◆ WHAT TO PRODUCE
Up to and including the line that contains "loyalty program is", repeat the entries below exactly from the first line on. Do not carry over any pictures.

◆ RECORDS FOR THE EXERCISE
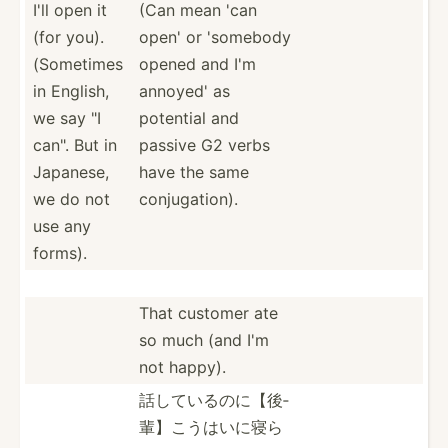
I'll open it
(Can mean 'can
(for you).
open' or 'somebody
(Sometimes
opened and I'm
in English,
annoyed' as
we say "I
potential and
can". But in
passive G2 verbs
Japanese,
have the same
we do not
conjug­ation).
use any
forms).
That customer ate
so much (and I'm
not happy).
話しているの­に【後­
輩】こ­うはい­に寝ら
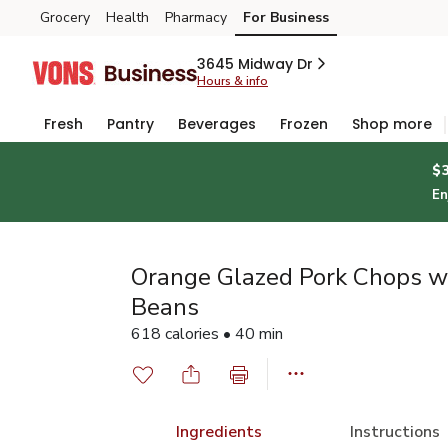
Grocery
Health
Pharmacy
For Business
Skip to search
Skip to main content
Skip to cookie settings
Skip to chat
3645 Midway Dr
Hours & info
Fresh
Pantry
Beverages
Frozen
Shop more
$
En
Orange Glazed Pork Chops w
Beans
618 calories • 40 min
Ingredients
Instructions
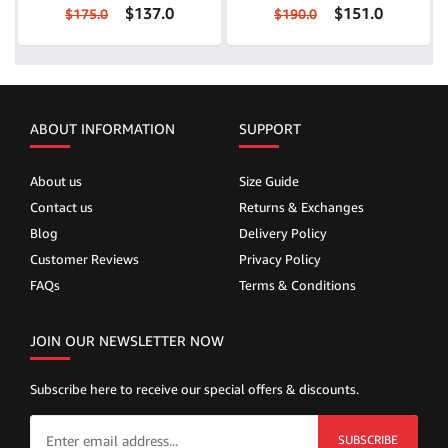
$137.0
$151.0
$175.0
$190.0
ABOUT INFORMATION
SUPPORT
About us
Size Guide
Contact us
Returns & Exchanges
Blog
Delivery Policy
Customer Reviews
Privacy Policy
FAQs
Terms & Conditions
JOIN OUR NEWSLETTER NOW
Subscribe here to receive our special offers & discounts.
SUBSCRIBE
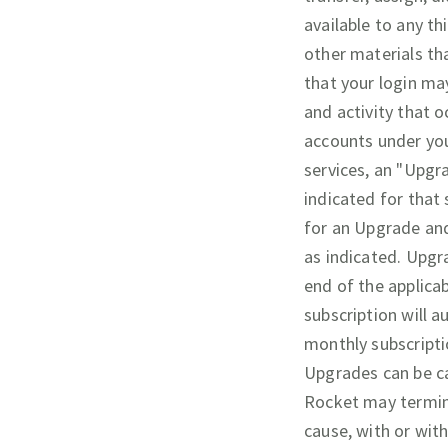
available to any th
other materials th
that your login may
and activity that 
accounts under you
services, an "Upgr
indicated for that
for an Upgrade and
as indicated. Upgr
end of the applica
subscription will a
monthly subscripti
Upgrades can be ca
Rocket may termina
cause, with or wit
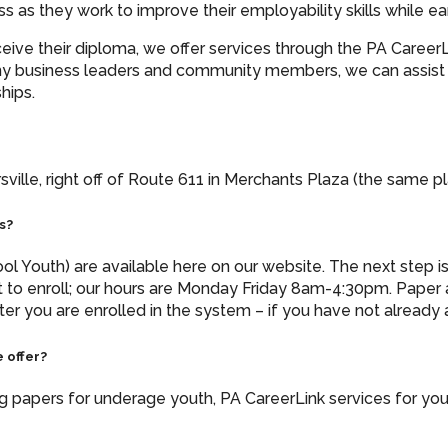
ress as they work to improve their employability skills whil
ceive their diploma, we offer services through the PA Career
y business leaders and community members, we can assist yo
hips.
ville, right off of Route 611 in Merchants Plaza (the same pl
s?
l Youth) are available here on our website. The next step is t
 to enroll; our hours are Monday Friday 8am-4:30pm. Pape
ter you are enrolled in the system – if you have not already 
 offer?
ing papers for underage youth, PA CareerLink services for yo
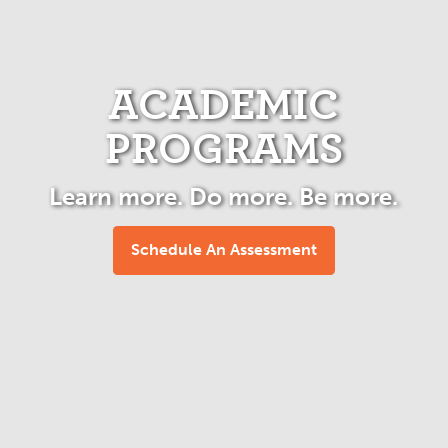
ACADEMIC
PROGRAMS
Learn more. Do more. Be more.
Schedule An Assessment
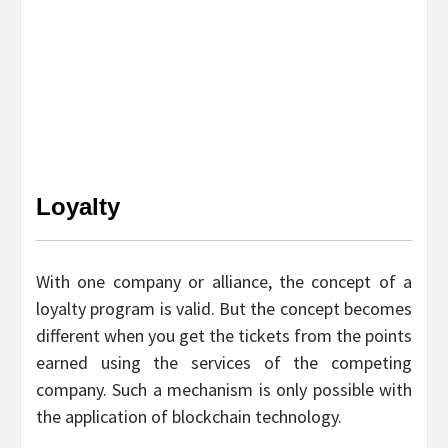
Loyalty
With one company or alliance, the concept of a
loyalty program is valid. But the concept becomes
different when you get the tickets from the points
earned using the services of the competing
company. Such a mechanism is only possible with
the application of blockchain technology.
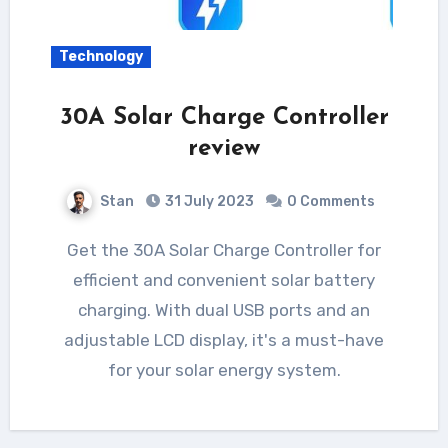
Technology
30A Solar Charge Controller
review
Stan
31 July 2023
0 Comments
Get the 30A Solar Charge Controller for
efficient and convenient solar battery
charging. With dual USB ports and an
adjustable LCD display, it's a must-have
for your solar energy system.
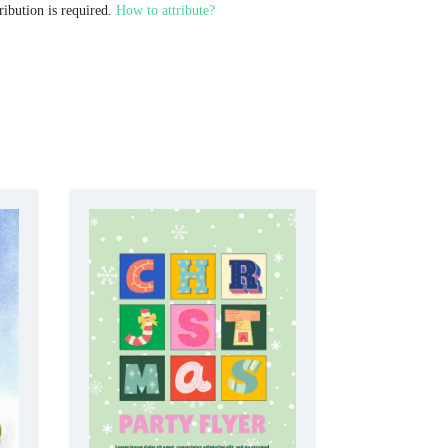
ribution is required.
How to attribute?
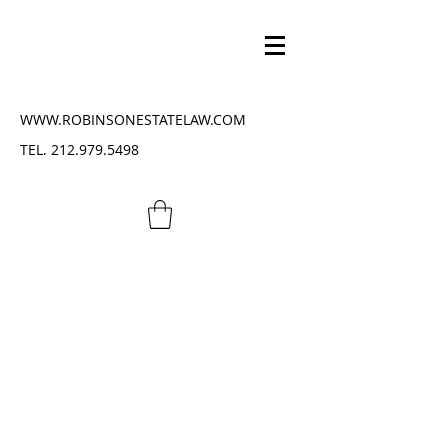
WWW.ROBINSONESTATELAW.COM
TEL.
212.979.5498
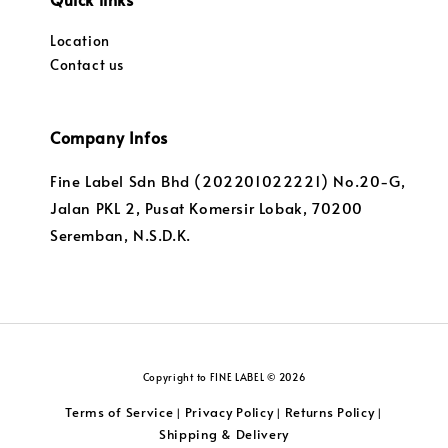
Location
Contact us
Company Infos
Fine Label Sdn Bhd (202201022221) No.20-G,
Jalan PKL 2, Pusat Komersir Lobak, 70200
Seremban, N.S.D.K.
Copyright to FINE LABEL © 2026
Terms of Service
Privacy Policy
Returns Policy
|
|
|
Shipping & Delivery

◆ COMPLETED TASK
I'll open it
(Can mean 'can
(for you).
open' or 'somebody
(Sometimes
opened and I'm
in English,
annoyed' as
we say "I
potential and
can". But in
passive G2 verbs
Japanese,
have the same
we do not
conjug­ation).
use any
forms).
That customer ate
so much (and I'm
not happy).
話しているの­に【後­
輩】こ­うはい­に寝ら
Grocery
Health
Pharmacy
For Business
Skip to search
Skip to main content
Skip to cookie settings
Skip to chat
3645 Midway Dr
Hours & info
Fresh
Pantry
Beverages
Frozen
Shop more
$
En
Orange Glazed Pork Chops w
Beans
618 calories • 40 min
Ingredients
Instructions
$137.0
$151.0
$175.0
$190.0
ABOUT INFORMATION
SUPPORT
About us
Size Guide
Contact us
Returns & Exchanges
Blog
Delivery Policy
Customer Reviews
Privacy Policy
FAQs
Terms & Conditions
JOIN OUR NEWSLETTER NOW
Subscribe here to receive our special offers & discounts.
SUBSCRIBE
available to any th
other materials th
that your login may
and activity that 
accounts under you
services, an "Upgr
indicated for that
for an Upgrade and
as indicated. Upgr
end of the applica
subscription will a
monthly subscripti
Upgrades can be ca
Rocket may termina
cause, with or wit
ress as they work to improve their employability skills whil
ceive their diploma, we offer services through the PA Career
y business leaders and community members, we can assist yo
hips.
ville, right off of Route 611 in Merchants Plaza (the same pl
s?
l Youth) are available here on our website. The next step is t
 to enroll; our hours are Monday Friday 8am-4:30pm. Pape
ter you are enrolled in the system – if you have not already 
 offer?
ing papers for underage youth, PA CareerLink services for yo
ACADEMIC
PROGRAMS
Learn more. Do more. Be more.
Schedule An Assessment
Loyalty
With one company or alliance, the concept of a
loyalty program is valid. But the concept becomes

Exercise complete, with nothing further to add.